The RCN Young Research Talent award has had important outcomes for the career development of the PI and the associated PhD student. The PI has supervised his first PhD student through the project, published his first paper as a senior author, and has now established own pollen-chemistry research group and laboratory space at the University of Bergen. An additional major outcome has been the increased interdisciplinary research between palaeoecological and photobiological, and vibrational spectroscopy fields. As result, the new set of field and greenhouse experimental techniques which, because of their flexible experimental design, has massive potential for future research. We are now well-placed to conduct future studies which aim to develop quantitative reconstruction models of UV-B radiation and for applying pollen chemistry techniques for better identification of fossil pollen grains. Moving forward the project therefore is expected to have a major long-term impact on the field.

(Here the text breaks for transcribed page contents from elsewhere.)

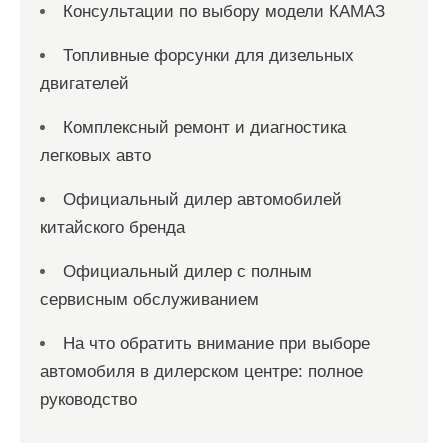
Консультации по выбору модели КАМАЗ
Топливные форсунки для дизельных
двигателей
Комплексный ремонт и диагностика
легковых авто
Официальный дилер автомобилей
китайского бренда
Официальный дилер с полным
сервисным обслуживанием
На что обратить внимание при выборе
автомобиля в дилерском центре: полное
руководство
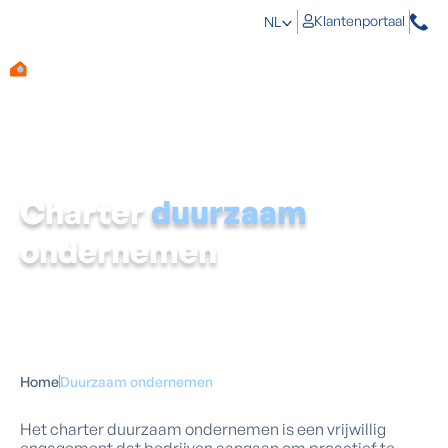
Klantenportaal
NL
Charter
duurzaam
ondernemen
Home
Duurzaam ondernemen
Het charter duurzaam ondernemen is een vrijwillig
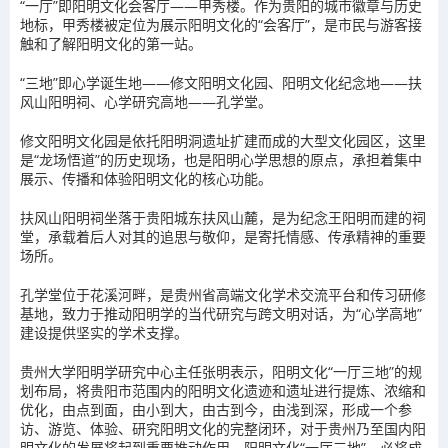
“一厅”即阳明文化会客厅——甲秀楼。作为贵阳的城市徽章与历史
地标，甲秀楼被定位为展示阳明文化的“会客厅”，是市民与游客接
触和了解阳明文化的第一站。
“三地”即心学诞生地——修文阳明文化园、阳明文化纪念地——扶
风山阳明祠、心学研究高地——孔学堂。
修文阳明文化园是依托阳明洞遗址扩建而成的大型文化园区，这里
是“龙场悟道”的历史现场，也是阳明心学思想的原点，承担着集中
展示、传播和体验阳明文化的核心功能。
扶风山阳明祠坐落于贵阳城东扶风山麓，是为纪念王阳明而建的祠
堂，承载着后人对其的追思与敬仰，是寄托情感、传承精神的重要
场所。
孔学堂位于花溪河畔，是贵州省高端文化学术交流平台和传习研修
基地，致力于推动阳明学的当代研究与跨文明对话，为“心学高地”
建设提供坚实的学术支撑。
贵州大学阳明学研究中心主任张明表示，阳明文化“一厅三地”的规
划布局，将贵阳市范围内的阳明文化遗迹和遗址进行提炼、浓缩和
优化，由点到面，由小到大，由古到今，由浅到深，形成一个参
访、游览、体验、研究阳明文化的完整闭环，对于贵州乃至国内阳
明文化的发展将起到重要推动作用。阳明文化“一厅三地”，必将成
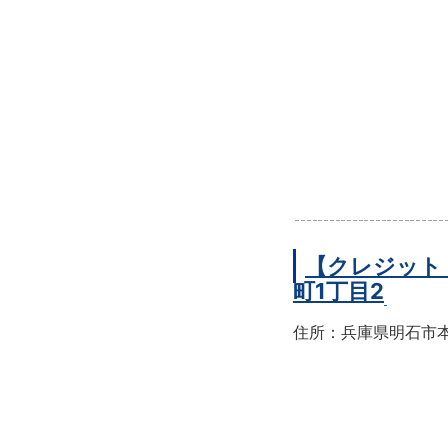
【クレジット
町1丁目2
住所：兵庫県明石市本町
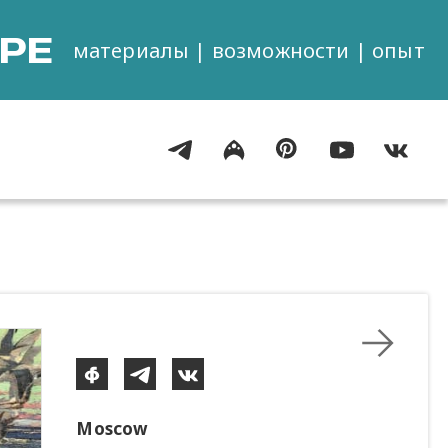
РЕ
материалы | возможности | опыт
Moscow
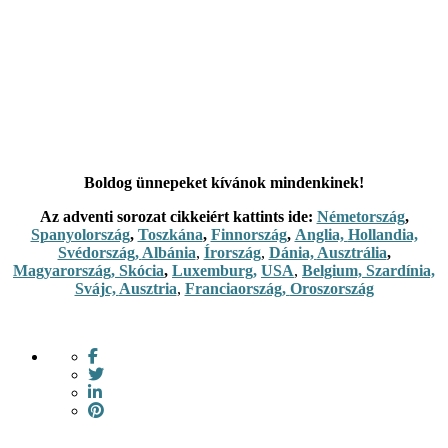
Boldog ünnepeket kívánok mindenkinek!
Az adventi sorozat cikkeiért kattints ide:
Németország
,
Spanyolország
,
Toszkána
,
Finnország
,
Anglia,
Hollandia,
Svédország,
Albánia
,
Írország
,
Dánia,
Ausztrália
,
Magyarország,
Skócia
,
Luxemburg
,
USA
,
Belgium,
Szardínia,
Svájc,
Ausztria
,
Franciaország,
Oroszország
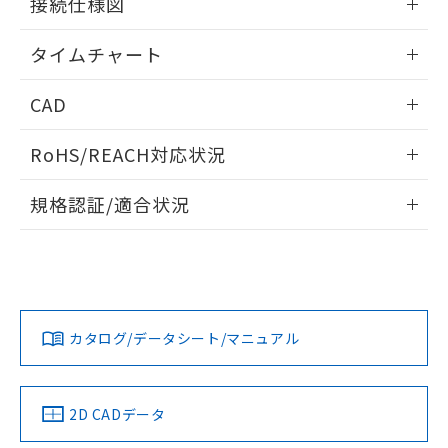
接続仕様図
※本証明書は発行日時点で非含有を証明す
用者の範囲」に記載されている法人を
るもので、過去に遡って非含有を証明する
指します。
情報更新：2024/07/25
タイムチャート
ものではありません。
また、RoHS指令のフタル酸エステル類４
情報更新：2024/07/25
物質の対応では、対応完了までの期間は出
CAD
荷製品に未対応品が混在することから備考
欄に対応日を記載しておりました。
ログイン/会員登録いただくと、CADデータをダウンロー
RoHS/REACH対応状況
既に当社にて対応品への在庫切替を完了
ドすることができます。
していることから、特段のことがない限
情報更新：2026/7/29
り、2022年1月12日より割愛しておりま
規格認証/適合状況
す。
ログイン/会員登録
EU RoHS
注意事項・凡例
UL認証
CSA認証
CEマーキング
No
No
Yes
対応状況
対応予定月
※1
※2
ダウンロードデータをご利用いただく前に、以下を必ずお読
みください。
カタログ/データシート/マニュアル
対応済み
ソフトウェアの使用条件
LR型式承認
DNV型式承認
BV型式承認
KR型式承
（イギリス
（ノルウェー
（フランス
（韓国
船舶規格）
船舶規格）
船舶規格）
船舶規格
中国 RoHS
注意事項・凡例
2D CADデータ
No
No
No
No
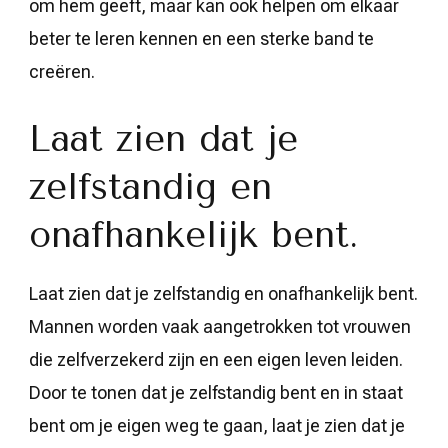
om hem geeft, maar kan ook helpen om elkaar
beter te leren kennen en een sterke band te
creëren.
Laat zien dat je
zelfstandig en
onafhankelijk bent.
Laat zien dat je zelfstandig en onafhankelijk bent.
Mannen worden vaak aangetrokken tot vrouwen
die zelfverzekerd zijn en een eigen leven leiden.
Door te tonen dat je zelfstandig bent en in staat
bent om je eigen weg te gaan, laat je zien dat je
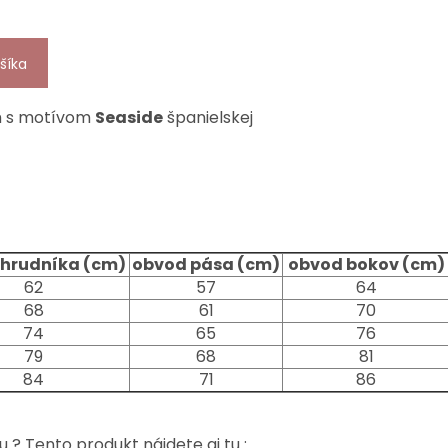
šíka
m s motívom
Seaside
španielskej
hrudníka (cm)
obvod pása (cm)
obvod bokov (cm)
62
57
64
68
61
70
74
65
76
79
68
81
84
71
86
u ? Tento produkt nájdete aj tu :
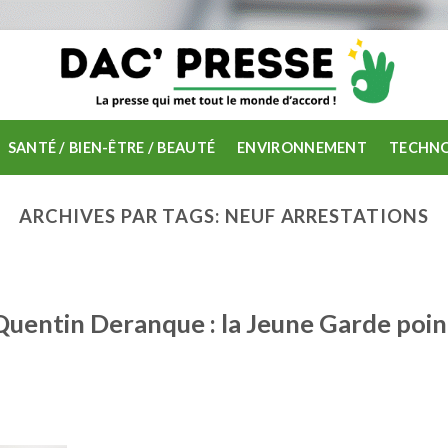
SANTÉ / BIEN-ÊTRE / BEAUTÉ
ENVIRONNEMENT
TECHNO
ARCHIVES PAR TAGS:
NEUF ARRESTATIONS
 Quentin Deranque : la Jeune Garde poi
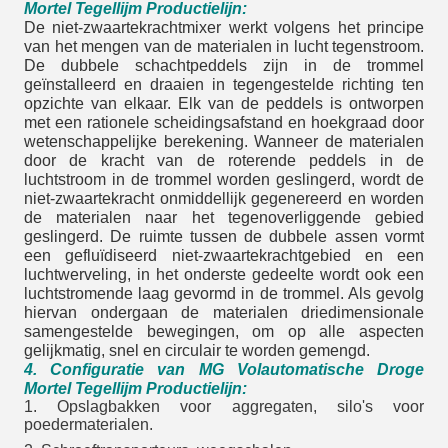
Mortel Tegellijm Productielijn:
De niet-zwaartekrachtmixer werkt volgens het principe
van het mengen van de materialen in lucht tegenstroom.
De dubbele schachtpeddels zijn in de trommel
geïnstalleerd en draaien in tegengestelde richting ten
opzichte van elkaar. Elk van de peddels is ontworpen
met een rationele scheidingsafstand en hoekgraad door
wetenschappelijke berekening. Wanneer de materialen
door de kracht van de roterende peddels in de
luchtstroom in de trommel worden geslingerd, wordt de
niet-zwaartekracht onmiddellijk gegenereerd en worden
de materialen naar het tegenoverliggende gebied
geslingerd. De ruimte tussen de dubbele assen vormt
een gefluïdiseerd niet-zwaartekrachtgebied en een
luchtwerveling, in het onderste gedeelte wordt ook een
luchtstromende laag gevormd in de trommel. Als gevolg
hiervan ondergaan de materialen driedimensionale
samengestelde bewegingen, om op alle aspecten
gelijkmatig, snel en circulair te worden gemengd.
4. Configuratie van MG Volautomatische Droge
Mortel Tegellijm Productielijn:
1. Opslagbakken voor aggregaten, silo's voor
poedermaterialen.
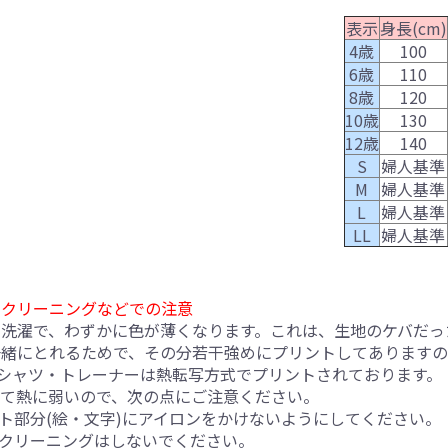
表示
身長(cm)
4歳
100
6歳
110
8歳
120
10歳
130
12歳
140
S
婦人基準
M
婦人基準
L
婦人基準
LL
婦人基準
・クリーニングなどでの注意
の洗濯で、わずかに色が薄くなります。これは、生地のケバだっ
一緒にとれるためで、その分若干強めにプリントしてありますの
シャツ・トレーナーは熱転写方式でプリントされております。
って熱に弱いので、次の点にご注意ください。
ント部分(絵・文字)にアイロンをかけないようにしてください。
イクリーニングはしないでください。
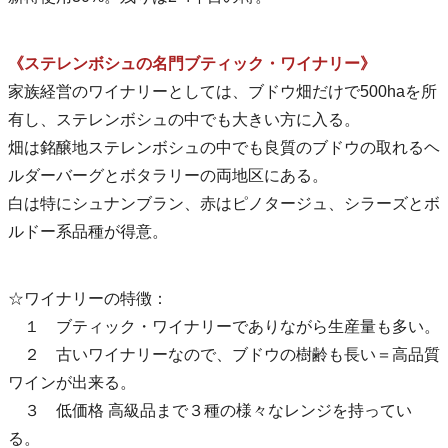
《ステレンボシュの名門ブティック・ワイナリー》
家族経営のワイナリーとしては、ブドウ畑だけで500haを所
有し、ステレンボシュの中でも大きい方に入る。
畑は銘醸地ステレンボシュの中でも良質のブドウの取れるヘ
ルダーバーグとボタラリーの両地区にある。
白は特にシュナンブラン、赤はピノタージュ、シラーズとボ
ルドー系品種が得意。
☆ワイナリーの特徴：
１ ブティック・ワイナリーでありながら生産量も多い。
２ 古いワイナリーなので、ブドウの樹齢も長い＝高品質
ワインが出来る。
３ 低価格 高級品まで３種の様々なレンジを持ってい
る。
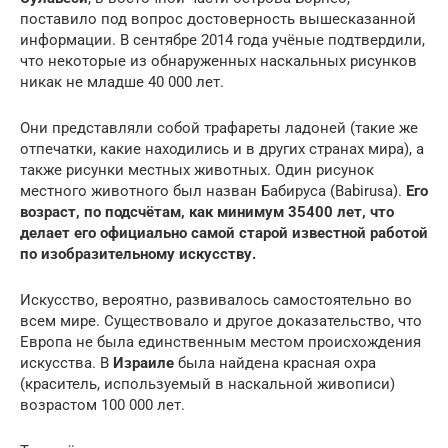
поставило под вопрос достоверность вышесказанной
информации. В сентябре 2014 года учёные подтвердили,
что некоторые из обнаруженных наскальных рисунков
никак не младше 40 000 лет.
Они представляли собой трафареты ладоней (такие же
отпечатки, какие находились и в других странах мира), а
также рисунки местных животных. Один рисунок
местного животного был назван Бабируса (Babirusa).
Его
возраст, по подсчётам, как минимум 35400 лет, что
делает его официально самой старой известной работой
по изобразительному искусству.
Искусство, вероятно, развивалось самостоятельно во
всем мире. Существовало и другое доказательство, что
Европа не была единственным местом происхождения
искусства. В
Израиле
была найдена красная охра
(краситель, используемый в наскальной живописи)
возрастом 100 000 лет.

The projected environmental changes of the 21st century will have profound impacts on Earth's biodiversity and its associated ecosystem functions, but basic, baseline information related to drivers of change and their variability is lacking for many ecosystems. Palaeoecology uses the plant remains (e.g. fossil pollen) preserved in lake sediments to fill this critical knowledge gap. Sediments are natural data-loggers, but information obtained from sediments is limited by current techniques. There is a need for new tools and methods to generate novel ecological insights from the information from sediment cores. PollChem works at the frontiers of a new and emerging technique with the potential to trigger the next revolution in palaeoecology. Recent studies indicate that the chemical constituents of pollen respond to changes in environmental conditions and are also reflective of phylogenetic patterns. Since components of this pollen-chemical signature can remain preserved in sediments over thousands of years, pollen chemistry has the potential to provide new and unparalleled levels of detail for a range of palaeoecological applications. PollChem provides, for the first time, an integrated framework which implements the full scope of pollen chemistry techniques to three major palaeoecological applications. We will (i) quantitatively investigate the response of pollen chemistry to UV-B exposure along elevation gradients in Norway and the Pyrenees, and validate this approach using state-of-the-art greenhouse experiments. It will then use this model to reconstruct ultra-violet radiation (UV-B) for the from a Holocene sediment core as a validation-through-time test for a new pollen-based UV-B proxy; (ii) extend these techniques to reconstruct UV-B across the Permian-Triassic transition (ca. 252 million years ago), where UV-B exposure has been proposed as a key extrinsic driver of mass-extinction; and (iii) investigate whether species differences in pollen chemistry can improve taxonomic precision within a palaeoecological dataset of Quercus taxa. This work will place UiB at the centre of a new and emerging technique with general applicability to palaeoecological science.